When Wintergreen turned to automated snowmaking, it was hoping for more snow, less staff, and considerable savings. Did it work?

Written by Robin R. Smith, SnowConsult | 0 comment

Is automated snowmaking worth the investment? As energy costs rise and labor becomes more problematic, the experience of Wintergreen, Va., is worth attention.

Wintergreen migrated from a 100 percent manual snowmaking system in 2001 to a 100 percent automatic system in 2005. The financial gains of partial automation are often masked by the labor and energy costs of the remaining manual system. Wintergreen, though, reveals a much clearer picture.

In 2001, Wintergreen CEO Bob Ashton heard the promises of automation, including its capabilities in marginal temperatures, and during intermittent hours of snowmaking opportunity, for rapid recovery and for providing consistent snow quality. Total automation also promised dramatically reduced labor and energy costs. Ashton felt that Wintergreen could be the “poster child” for automation. York Snow offered a system analysis and proposal.


From the 2001 analysis:
“The existing snowmaking system at Wintergreen Resort uses a mixed bag of first-generation compressed air and water guns and some more modern low-E guns. Many of the older snow guns have A/W ratios of 20:1 or greater at the marginal temperatures Wintergreen often struggles with. . . . they are extremely expensive to operate by modern standards. They require constant manual adjustment to keep them on their performance curve, which is always a losing battle . . . The starting and initial optimization . . . can take several hours. Shut down can take another hour. Smaller windows of “cold time” are missed or underutilized. The low-energy guns . . . are simply not effective at very marginal temperatures. Wintergreen’s current system . . . costs too much to run for the performance it delivers.”
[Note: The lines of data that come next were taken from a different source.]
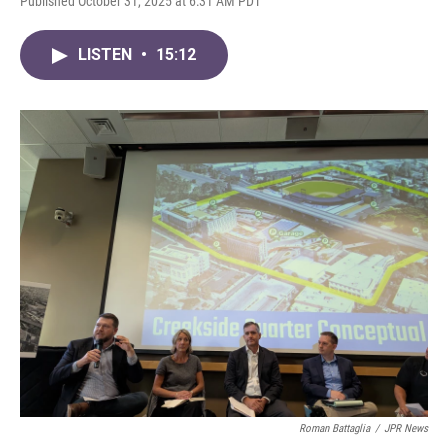
Published October 31, 2025 at 6:31 AM PDT
LISTEN
•
15:12
Roman Battaglia
/
JPR News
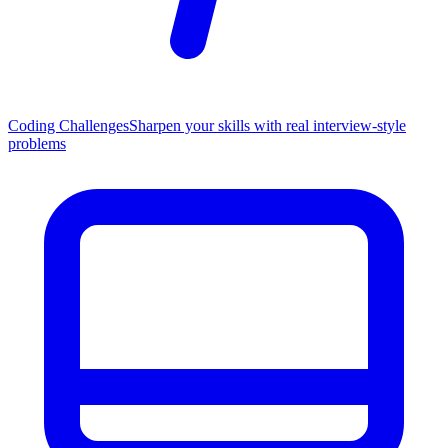
Coding Challenges
Sharpen your skills with real interview-style
problems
Predictably, York recommended full trail automation, claiming:

• Wintergreen could open 75 percent of its terrain before Christmas—something that was completely unprecedented.

• Wintergreen could resurface 75 percent of its terrain overnight.

• Snowmaking staff could shrink from 8 to 10 per shift to 2 per shift.

• The snowmobile fleet could drop from 4 to 2.

• The system could go from off to full optimized capacity in 7 minutes. (Previously, it took 2.5 hours.)

• The pumping system would max out at 4,200 gpm at 24 wet bulb vs. 8 degrees for the old system.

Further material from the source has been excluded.